Monday, Jun. 09, 1986

"We Have to Be in Space"

By Hugh Sidey

Bill Rogers knew what he had to do. He felt it in his gut, a gut conditioned by nearly 50 years at the center of public crises of one kind or another. He walked out of Ronald Reagan's office having agreed to run the Challenger investigation ("Because the President wanted me to do it . . . somebody had to") without a staff, office or any real technical expertise on space. But experience whispered to him.

"We had to establish congeniality in the commission," he said last week, looking back on four solid months of some of the most intensive work he has ever done. "We had to pick people who fit the work for the different parts of the investigation. We called on everyone. We listened to everybody. And they wrote the report. It may be a little uneven, but that is worth it.

"It was important to get started immediately, otherwise Congress would want to take the investigation over," continued Rogers, in his first public comments on his commission stewardship. He called a meeting of the group within hours, set the first hearings in a few days. Congress, which relishes such a spectacle, was for once almost speechless. Rogers' commission took the high public ground and never relinquished it.

In those early hours when there was talk of keeping the investigation secret, | Rogers quickly squelched the idea.
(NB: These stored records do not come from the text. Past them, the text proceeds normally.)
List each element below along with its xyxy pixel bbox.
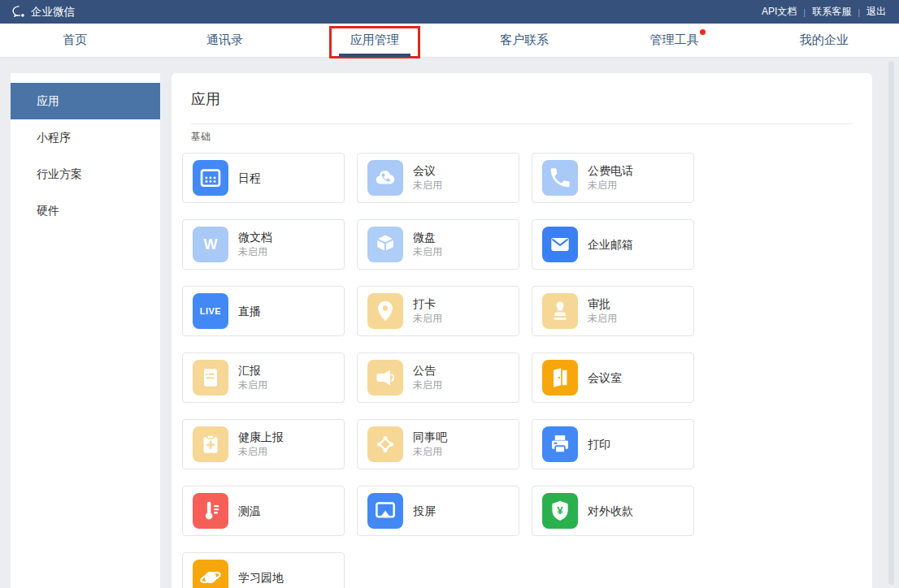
printer-icon <box>542 426 578 462</box>
nav-tab[interactable]: 首页 <box>0 24 150 57</box>
apps-grid: 日程会议未启用公费电话未启用W微文档未启用微盘未启用企业邮箱LIVE直播打卡未启… <box>172 153 872 588</box>
megaphone-icon <box>367 360 403 396</box>
nav-tab[interactable]: 我的企业 <box>749 24 899 57</box>
health-clipboard-icon <box>193 426 228 462</box>
app-card[interactable]: 汇报未启用 <box>182 352 345 403</box>
app-name: 日程 <box>238 171 261 186</box>
app-status: 未启用 <box>588 179 633 192</box>
app-card[interactable]: 测温 <box>182 486 345 536</box>
nav-tab[interactable]: 管理工具 <box>599 24 749 57</box>
app-status: 未启用 <box>413 312 442 326</box>
wework-bubble-icon <box>11 4 27 19</box>
nav-tab-label: 管理工具 <box>649 32 698 48</box>
app-status: 未启用 <box>238 378 267 392</box>
phone-icon <box>542 160 578 196</box>
vertical-scrollbar[interactable] <box>888 61 894 585</box>
app-card[interactable]: 学习园地 <box>182 552 345 588</box>
title-divider <box>191 123 853 124</box>
sidebar-item[interactable]: 行业方案 <box>11 156 160 192</box>
sidebar-item[interactable]: 应用 <box>11 83 160 119</box>
calendar-icon <box>193 160 228 196</box>
main-panel: 应用 基础 日程会议未启用公费电话未启用W微文档未启用微盘未启用企业邮箱LIVE… <box>172 73 872 588</box>
app-status: 未启用 <box>413 245 442 259</box>
app-name: 打卡 <box>413 296 442 312</box>
topbar: 企业微信 API文档|联系客服|退出 <box>0 0 899 24</box>
app-card[interactable]: LIVE直播 <box>182 286 345 336</box>
app-name: 打印 <box>588 437 610 452</box>
logo-text: 企业微信 <box>31 5 75 19</box>
report-doc-icon <box>193 360 228 396</box>
app-status: 未启用 <box>413 378 442 392</box>
app-card[interactable]: 企业邮箱 <box>532 219 694 270</box>
app-name: 学习园地 <box>238 570 284 586</box>
app-card[interactable]: 公费电话未启用 <box>532 153 694 203</box>
nav-tab[interactable]: 通讯录 <box>150 24 299 57</box>
svg-text:W: W <box>204 236 218 253</box>
app-name: 公告 <box>413 363 442 378</box>
app-status: 未启用 <box>238 445 284 459</box>
app-card[interactable]: 健康上报未启用 <box>182 419 345 469</box>
page-title: 应用 <box>172 73 872 110</box>
app-name: 测温 <box>238 504 261 519</box>
active-tab-underline <box>339 54 410 57</box>
nav-tab[interactable]: 应用管理 <box>300 24 450 57</box>
thermometer-icon <box>193 493 228 529</box>
app-card[interactable]: 会议未启用 <box>357 153 519 203</box>
topbar-link-separator: | <box>858 7 860 17</box>
svg-text:¥: ¥ <box>557 504 563 517</box>
nav-tab-label: 客户联系 <box>500 32 549 48</box>
app-status: 未启用 <box>238 245 272 259</box>
topbar-link[interactable]: 退出 <box>865 5 888 19</box>
app-name: 会议 <box>413 163 442 179</box>
app-card[interactable]: 会议室 <box>532 352 694 403</box>
app-card[interactable]: 日程 <box>182 153 345 203</box>
svg-text:LIVE: LIVE <box>200 306 221 316</box>
app-name: 公费电话 <box>588 163 633 179</box>
app-card[interactable]: 打印 <box>532 419 694 469</box>
mail-icon <box>542 227 578 262</box>
app-card[interactable]: 同事吧未启用 <box>357 419 519 469</box>
planet-icon <box>193 560 228 588</box>
app-status: 未启用 <box>413 179 442 192</box>
stamp-icon <box>542 293 578 329</box>
app-card[interactable]: W微文档未启用 <box>182 219 345 270</box>
main-nav: 首页通讯录应用管理客户联系管理工具我的企业 <box>0 24 899 58</box>
app-name: 审批 <box>588 296 617 312</box>
notification-dot <box>700 29 706 35</box>
topbar-link[interactable]: 联系客服 <box>810 5 853 19</box>
app-name: 投屏 <box>413 504 436 519</box>
app-status: 未启用 <box>413 445 447 459</box>
nav-tab-label: 我的企业 <box>800 32 849 48</box>
nav-tab[interactable]: 客户联系 <box>450 24 599 57</box>
app-name: 汇报 <box>238 363 267 378</box>
topbar-link[interactable]: API文档 <box>760 5 798 19</box>
topbar-links: API文档|联系客服|退出 <box>760 5 888 19</box>
app-logo: 企业微信 <box>11 4 75 19</box>
app-card[interactable]: 微盘未启用 <box>357 219 519 270</box>
wedoc-w-icon: W <box>193 227 228 262</box>
sidebar: 应用小程序行业方案硬件 <box>11 73 160 588</box>
sidebar-item[interactable]: 硬件 <box>11 192 160 229</box>
sidebar-item[interactable]: 小程序 <box>11 119 160 156</box>
app-card[interactable]: 审批未启用 <box>532 286 694 336</box>
screencast-icon <box>367 493 403 529</box>
app-name: 对外收款 <box>588 504 633 519</box>
location-pin-icon <box>367 293 403 329</box>
app-card[interactable]: 公告未启用 <box>357 352 519 403</box>
drive-cube-icon <box>367 227 403 262</box>
door-icon <box>542 360 578 396</box>
app-card[interactable]: ¥对外收款 <box>532 486 694 536</box>
colleagues-icon <box>367 426 403 462</box>
nav-tab-label: 应用管理 <box>350 32 399 48</box>
nav-tab-label: 通讯录 <box>206 32 243 48</box>
app-status: 未启用 <box>588 312 617 326</box>
app-name: 直播 <box>238 304 261 319</box>
nav-tab-label: 首页 <box>63 32 87 48</box>
app-card[interactable]: 打卡未启用 <box>357 286 519 336</box>
app-name: 会议室 <box>588 370 622 386</box>
app-name: 企业邮箱 <box>588 237 633 253</box>
app-card[interactable]: 投屏 <box>357 486 519 536</box>
topbar-link-separator: | <box>803 7 806 17</box>
app-name: 同事吧 <box>413 430 447 445</box>
meeting-cloud-icon <box>367 160 403 196</box>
Indeed, one of the first questions he asked the White House was if the President had any problems with "full disclosure." None, came the answer. "Otherwise it would have been a running sore," Rogers said. The wisdom in that decision was emphasized by Soviet secrecy in the Chernobyl accident.

Rogers desperately wanted to be able to pinpoint a cause of the Challenger explosion so the nation could move on in space. But he also knew that most investigations never arrive at firm conclusions. Events and the nature of the tragedy played his way, however, and it became apparent in the first few days that a mechanical failure might prove to be the fault. Yet something nagged in the back of the lawyer's mind. When he heard that the technicians had based their O.K. for the shuttle flight on the premise that "there were no conclusive data against it," Rogers understood that there was a management problem behind the accident. Evidence that a rocket will work properly, not the absence of evidence against it, should be the basis of a flight decision. "When I heard that, I knew there was more than a mechanical failure," Rogers said. It was then he spoke out publicly, saying "the process may be flawed," words meticulously chosen so that no individual was blamed prematurely, but words that signaled a revolution for NASA.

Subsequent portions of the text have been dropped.